- _SUPPLIED INFORMATION_:
========================================

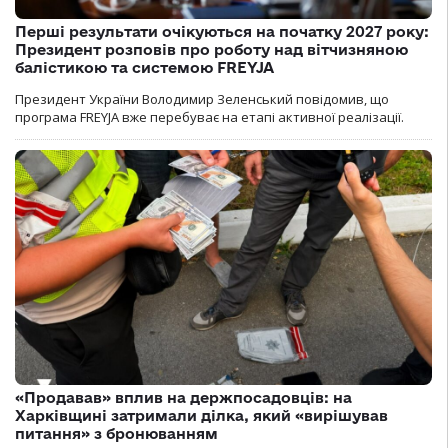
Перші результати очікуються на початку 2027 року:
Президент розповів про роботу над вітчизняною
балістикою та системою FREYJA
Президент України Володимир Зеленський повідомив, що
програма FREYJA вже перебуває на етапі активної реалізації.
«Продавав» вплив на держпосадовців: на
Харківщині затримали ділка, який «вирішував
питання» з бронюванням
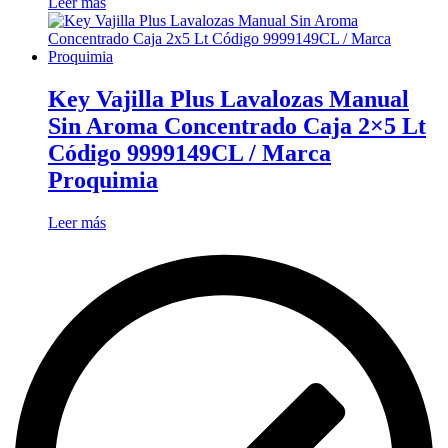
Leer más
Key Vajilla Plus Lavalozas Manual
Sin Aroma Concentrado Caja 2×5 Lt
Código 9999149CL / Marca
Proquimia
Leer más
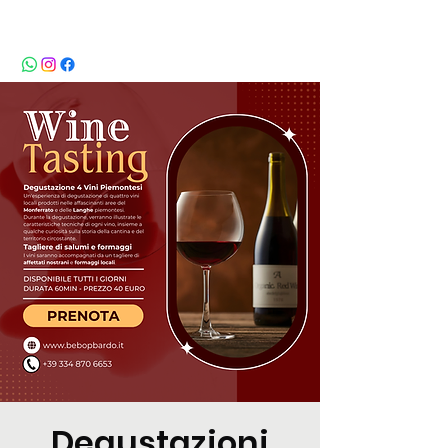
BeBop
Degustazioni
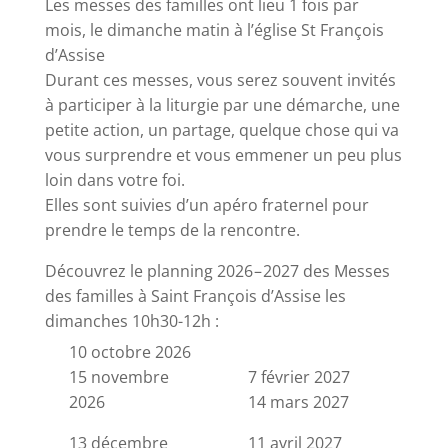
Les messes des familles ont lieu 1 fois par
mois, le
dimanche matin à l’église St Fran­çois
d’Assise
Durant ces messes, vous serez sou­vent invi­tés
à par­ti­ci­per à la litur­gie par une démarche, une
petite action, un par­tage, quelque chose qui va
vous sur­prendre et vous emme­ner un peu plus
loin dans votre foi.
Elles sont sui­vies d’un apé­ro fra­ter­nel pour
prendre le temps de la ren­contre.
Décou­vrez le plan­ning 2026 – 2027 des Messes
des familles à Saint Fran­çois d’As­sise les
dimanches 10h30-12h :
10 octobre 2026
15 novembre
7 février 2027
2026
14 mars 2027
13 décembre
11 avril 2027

========================================

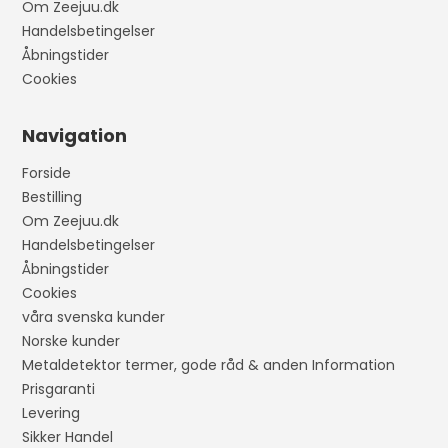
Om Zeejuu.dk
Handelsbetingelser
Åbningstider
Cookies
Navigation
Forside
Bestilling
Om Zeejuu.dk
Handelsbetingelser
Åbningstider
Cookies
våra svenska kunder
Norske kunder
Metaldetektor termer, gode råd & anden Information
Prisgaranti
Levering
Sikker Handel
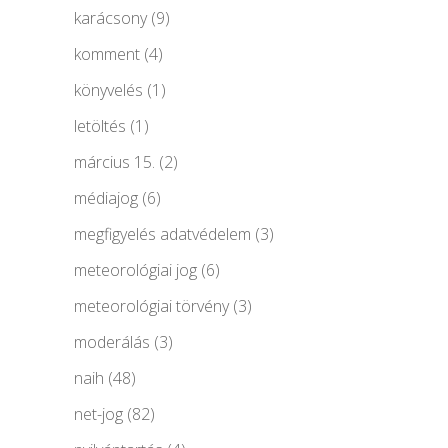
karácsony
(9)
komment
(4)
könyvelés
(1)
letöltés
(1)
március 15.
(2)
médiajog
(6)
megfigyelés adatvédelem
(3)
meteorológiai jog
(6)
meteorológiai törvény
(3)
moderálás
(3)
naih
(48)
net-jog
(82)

========================================

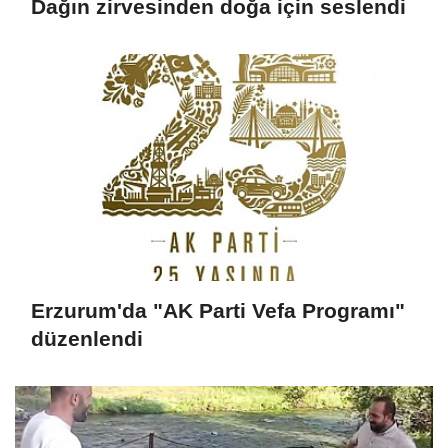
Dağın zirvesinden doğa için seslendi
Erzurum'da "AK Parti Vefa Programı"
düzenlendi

========================================

- _TASK ITEM_:
Your answer should be the exact lines above from the one containing "Перші результати очікуються" through the one containing "11 avril 2027", with both end lines kept and the pictures removed, please.

- _ANSWER BOX_:
Перші результати очікуються на початку 2027 року:
Президент розповів про роботу над вітчизняною
балістикою та системою FREYJA
Президент України Володимир Зеленський повідомив, що
програма FREYJA вже перебуває на етапі активної реалізації.
«Продавав» вплив на держпосадовців: на
Харківщині затримали ділка, який «вирішував
питання» з бронюванням
Leer más
Key Vajilla Plus Lavalozas Manual
Sin Aroma Concentrado Caja 2×5 Lt
Código 9999149CL / Marca
Proquimia
Leer más
BeBop
Degustazioni
Les messes des familles ont lieu 1 fois par
mois, le
dimanche matin à l’église St Fran­çois
d’Assise
Durant ces messes, vous serez sou­vent invi­tés
à par­ti­ci­per à la litur­gie par une démarche, une
petite action, un par­tage, quelque chose qui va
vous sur­prendre et vous emme­ner un peu plus
loin dans votre foi.
Elles sont sui­vies d’un apé­ro fra­ter­nel pour
prendre le temps de la ren­contre.
Décou­vrez le plan­ning 2026 – 2027 des Messes
des familles à Saint Fran­çois d’As­sise les
dimanches 10h30-12h :
10 octobre 2026
15 novembre
7 février 2027
2026
14 mars 2027
13 décembre
11 avril 2027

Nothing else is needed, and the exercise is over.